__Page images and extracted text__.

§

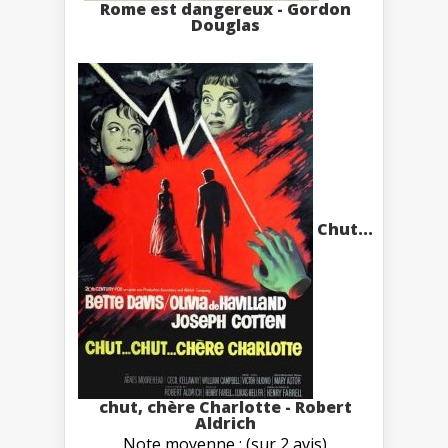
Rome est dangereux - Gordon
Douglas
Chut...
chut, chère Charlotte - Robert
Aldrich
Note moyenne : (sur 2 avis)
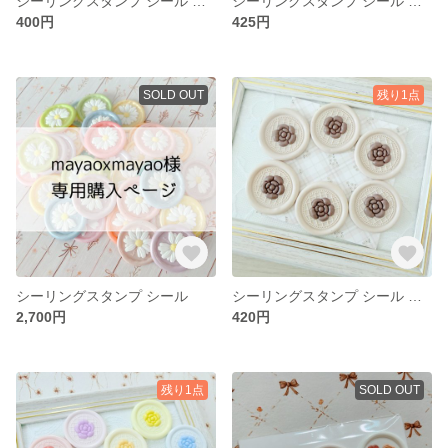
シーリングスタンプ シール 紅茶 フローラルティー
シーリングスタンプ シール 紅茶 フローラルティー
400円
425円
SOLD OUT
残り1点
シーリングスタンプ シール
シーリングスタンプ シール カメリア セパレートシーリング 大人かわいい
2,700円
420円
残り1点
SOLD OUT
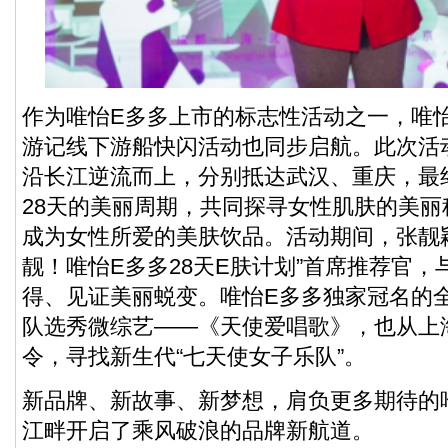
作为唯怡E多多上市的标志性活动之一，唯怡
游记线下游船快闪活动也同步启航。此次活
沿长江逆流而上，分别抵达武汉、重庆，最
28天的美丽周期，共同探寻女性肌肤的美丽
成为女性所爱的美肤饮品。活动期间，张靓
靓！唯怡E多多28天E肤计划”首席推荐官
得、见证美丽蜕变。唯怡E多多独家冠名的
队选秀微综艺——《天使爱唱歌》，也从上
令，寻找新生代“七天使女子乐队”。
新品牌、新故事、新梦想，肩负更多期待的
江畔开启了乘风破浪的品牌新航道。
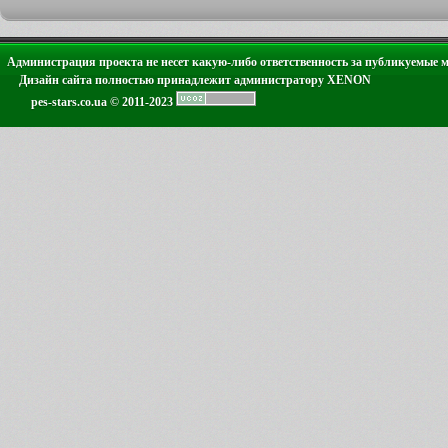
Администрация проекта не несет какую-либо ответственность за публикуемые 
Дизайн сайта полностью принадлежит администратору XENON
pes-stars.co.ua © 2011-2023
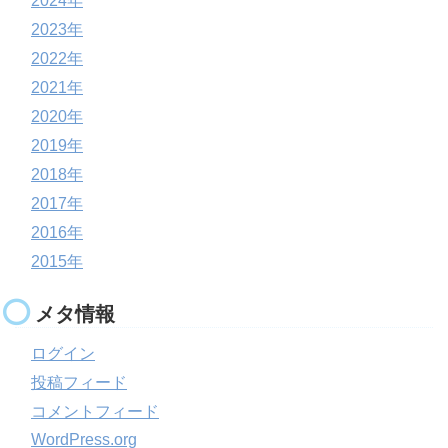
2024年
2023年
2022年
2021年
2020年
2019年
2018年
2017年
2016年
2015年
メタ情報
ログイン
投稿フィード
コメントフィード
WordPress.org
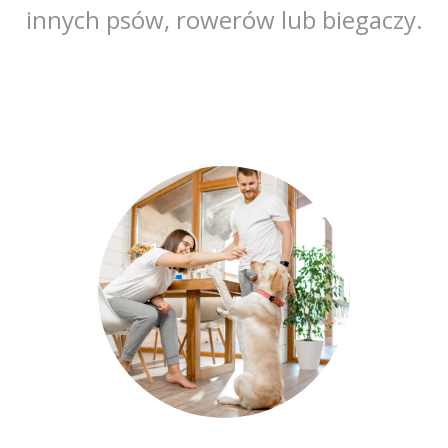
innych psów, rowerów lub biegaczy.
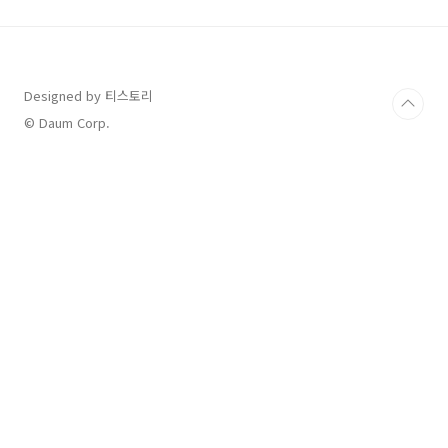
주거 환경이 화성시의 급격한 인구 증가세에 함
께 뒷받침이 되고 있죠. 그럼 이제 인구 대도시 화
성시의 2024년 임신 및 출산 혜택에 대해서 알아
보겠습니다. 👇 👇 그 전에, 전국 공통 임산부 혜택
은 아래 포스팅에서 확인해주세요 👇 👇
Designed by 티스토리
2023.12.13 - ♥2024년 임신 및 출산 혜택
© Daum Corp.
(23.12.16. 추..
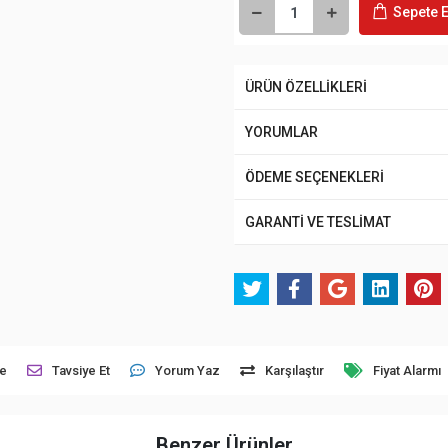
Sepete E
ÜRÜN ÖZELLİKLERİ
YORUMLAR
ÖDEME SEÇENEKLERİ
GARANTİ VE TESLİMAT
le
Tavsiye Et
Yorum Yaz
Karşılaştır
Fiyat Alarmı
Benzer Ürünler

§

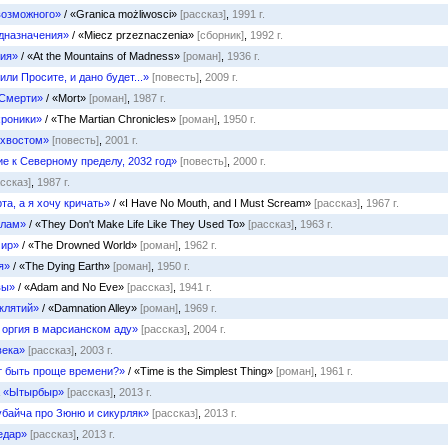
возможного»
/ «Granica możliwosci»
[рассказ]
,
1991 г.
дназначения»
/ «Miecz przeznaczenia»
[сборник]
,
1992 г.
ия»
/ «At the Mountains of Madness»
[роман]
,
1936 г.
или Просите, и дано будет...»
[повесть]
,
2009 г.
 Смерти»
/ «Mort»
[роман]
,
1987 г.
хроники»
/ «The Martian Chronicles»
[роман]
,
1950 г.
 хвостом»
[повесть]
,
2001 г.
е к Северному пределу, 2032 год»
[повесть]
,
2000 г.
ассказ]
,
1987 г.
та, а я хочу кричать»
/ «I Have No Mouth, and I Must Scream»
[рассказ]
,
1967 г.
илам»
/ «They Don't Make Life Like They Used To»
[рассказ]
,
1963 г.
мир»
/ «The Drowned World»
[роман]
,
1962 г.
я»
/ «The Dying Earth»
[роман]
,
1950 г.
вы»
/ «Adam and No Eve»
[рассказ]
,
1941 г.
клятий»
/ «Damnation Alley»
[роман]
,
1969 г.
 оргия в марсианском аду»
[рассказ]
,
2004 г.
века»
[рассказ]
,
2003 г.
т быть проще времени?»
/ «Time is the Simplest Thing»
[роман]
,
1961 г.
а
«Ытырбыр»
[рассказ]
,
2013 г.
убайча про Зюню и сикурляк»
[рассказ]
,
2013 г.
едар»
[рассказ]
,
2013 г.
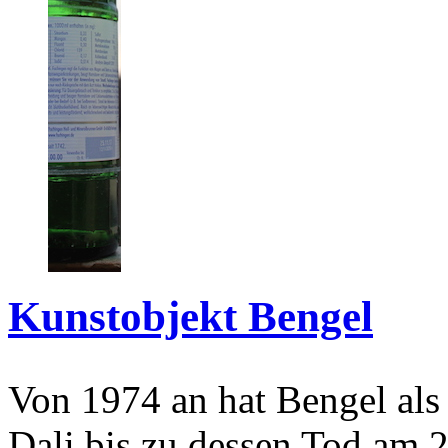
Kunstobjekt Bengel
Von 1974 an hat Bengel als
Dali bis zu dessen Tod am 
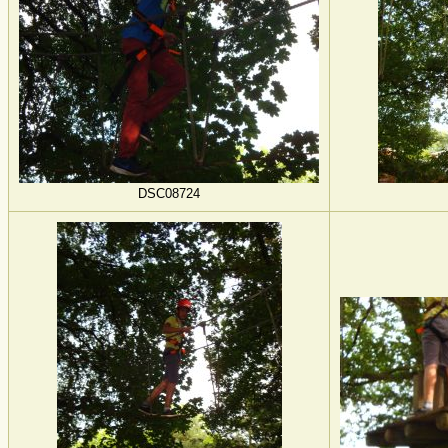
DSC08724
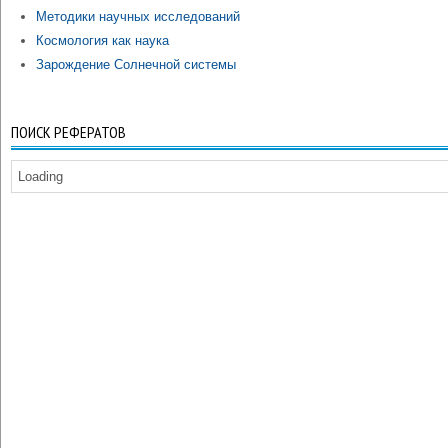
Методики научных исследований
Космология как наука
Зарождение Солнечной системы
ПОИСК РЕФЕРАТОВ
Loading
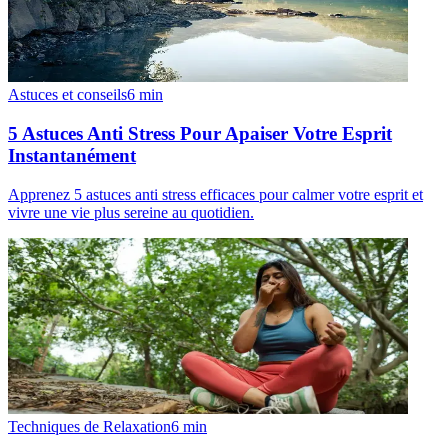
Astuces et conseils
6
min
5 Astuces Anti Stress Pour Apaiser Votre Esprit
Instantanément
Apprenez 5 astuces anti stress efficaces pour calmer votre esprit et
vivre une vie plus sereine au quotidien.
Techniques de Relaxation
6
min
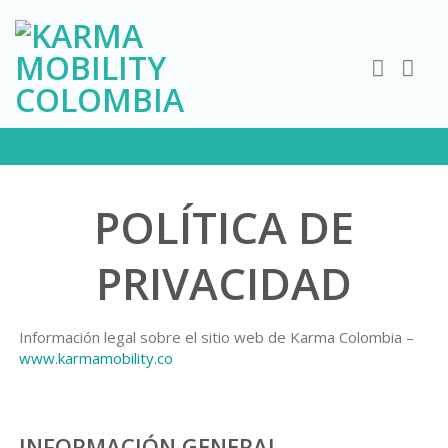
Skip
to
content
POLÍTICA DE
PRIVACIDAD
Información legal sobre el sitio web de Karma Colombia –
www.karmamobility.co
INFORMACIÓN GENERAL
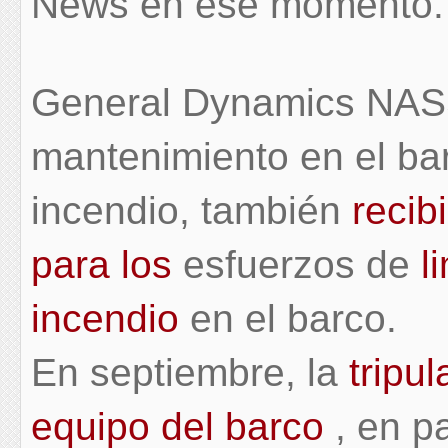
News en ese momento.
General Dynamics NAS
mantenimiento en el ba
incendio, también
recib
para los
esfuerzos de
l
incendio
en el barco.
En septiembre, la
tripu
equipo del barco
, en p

§

__Try it__. Which lines above include the string "Bengel"? Show them.

__Written reply__.
Kunstobjekt Bengel
Von 1974 an hat Bengel als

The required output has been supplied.